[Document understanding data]
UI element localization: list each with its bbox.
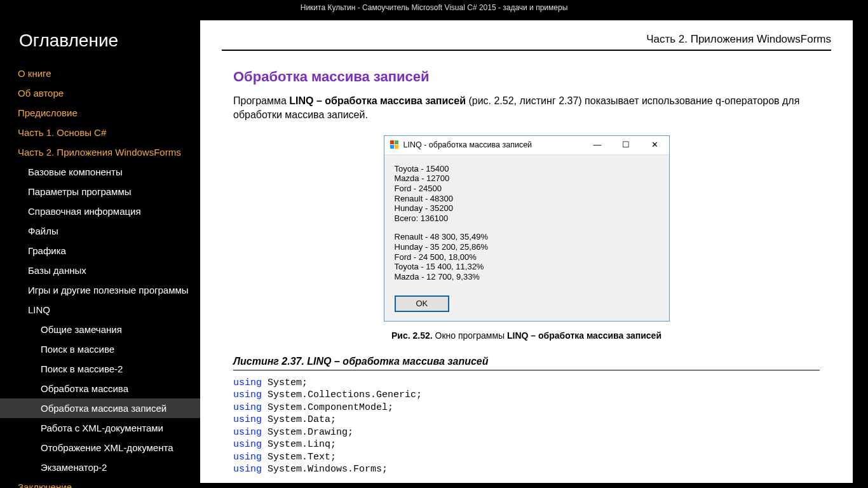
toc-item[interactable]: Базовые компоненты [0, 162, 200, 182]
output-line: Renault - 48300 [395, 194, 659, 204]
toc-item[interactable]: Общие замечания [0, 320, 200, 339]
toc-item[interactable]: Часть 1. Основы C# [0, 123, 200, 142]
output-block-1: Toyota - 15400Mazda - 12700Ford - 24500R… [395, 164, 659, 224]
toc-item[interactable]: Экзаменатор-2 [0, 458, 200, 477]
toc-item[interactable]: LINQ [0, 300, 200, 320]
toc-item[interactable]: Об авторе [0, 83, 200, 103]
output-line: Hunday - 35200 [395, 203, 659, 214]
output-line: Mazda - 12700 [395, 173, 659, 184]
toc-item[interactable]: Заключение [0, 477, 200, 488]
toc-item[interactable]: Поиск в массиве-2 [0, 359, 200, 379]
toc-sidebar: Оглавление О книгеОб автореПредисловиеЧа… [0, 15, 200, 488]
toc-item[interactable]: Работа с XML-документами [0, 418, 200, 438]
code-listing: using System; using System.Collections.G… [233, 377, 820, 483]
figure-caption: Рис. 2.52. Окно программы LINQ – обработ… [233, 330, 820, 341]
svg-rect-3 [395, 145, 398, 149]
svg-rect-2 [390, 145, 394, 149]
toc-item[interactable]: О книге [0, 64, 200, 83]
close-icon: ✕ [641, 135, 669, 154]
article-intro: Программа LINQ – обработка массива запис… [233, 94, 820, 123]
toc-item[interactable]: Справочная информация [0, 201, 200, 221]
example-window-title: LINQ - обработка массива записей [403, 140, 583, 149]
ok-button: OK [395, 295, 450, 312]
maximize-icon: ☐ [612, 135, 641, 154]
toc-item[interactable]: Графика [0, 241, 200, 261]
output-line: Toyota - 15400 [395, 164, 659, 174]
output-line: Ford - 24 500, 18,00% [395, 252, 659, 262]
toc-item[interactable]: Параметры программы [0, 182, 200, 201]
toc-heading: Оглавление [0, 25, 200, 64]
toc-item[interactable]: Обработка массива [0, 379, 200, 398]
output-line: Hunday - 35 200, 25,86% [395, 242, 659, 252]
output-line: Ford - 24500 [395, 184, 659, 194]
toc-item[interactable]: Предисловие [0, 103, 200, 123]
output-line: Toyota - 15 400, 11,32% [395, 262, 659, 272]
svg-rect-0 [390, 140, 394, 144]
listing-heading: Листинг 2.37. LINQ – обработка массива з… [233, 356, 820, 370]
example-window: LINQ - обработка массива записей — ☐ ✕ T… [384, 135, 670, 322]
toc-item[interactable]: Игры и другие полезные программы [0, 280, 200, 300]
window-title: Никита Культин - Самоучитель Microsoft V… [0, 0, 868, 15]
toc-item[interactable]: Отображение XML-документа [0, 438, 200, 458]
output-line: Renault - 48 300, 35,49% [395, 232, 659, 242]
toc-item[interactable]: Поиск в массиве [0, 339, 200, 359]
toc-item[interactable]: Базы данных [0, 261, 200, 280]
minimize-icon: — [583, 135, 612, 154]
page-header: Часть 2. Приложения WindowsForms [222, 33, 831, 51]
output-line: Всего: 136100 [395, 214, 659, 224]
content-area[interactable]: Часть 2. Приложения WindowsForms Обработ… [200, 20, 853, 483]
toc-item[interactable]: Файлы [0, 221, 200, 241]
output-block-2: Renault - 48 300, 35,49%Hunday - 35 200,… [395, 232, 659, 281]
svg-rect-1 [395, 140, 398, 144]
toc-item[interactable]: Часть 2. Приложения WindowsForms [0, 142, 200, 162]
article-heading: Обработка массива записей [233, 69, 820, 85]
app-icon [390, 140, 400, 150]
output-line: Mazda - 12 700, 9,33% [395, 272, 659, 282]
toc-item[interactable]: Обработка массива записей [0, 398, 200, 418]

▶ [About this exercise] Filter the lines above, keeping each one that contains the string "Часть".

▶ [Task answer]
toc-item[interactable]: Часть 1. Основы C# [0, 123, 200, 142]
page-header: Часть 2. Приложения WindowsForms [222, 33, 831, 51]
content-area[interactable]: Часть 2. Приложения WindowsForms Обработ… [200, 20, 853, 483]
toc-item[interactable]: Часть 2. Приложения WindowsForms [0, 142, 200, 162]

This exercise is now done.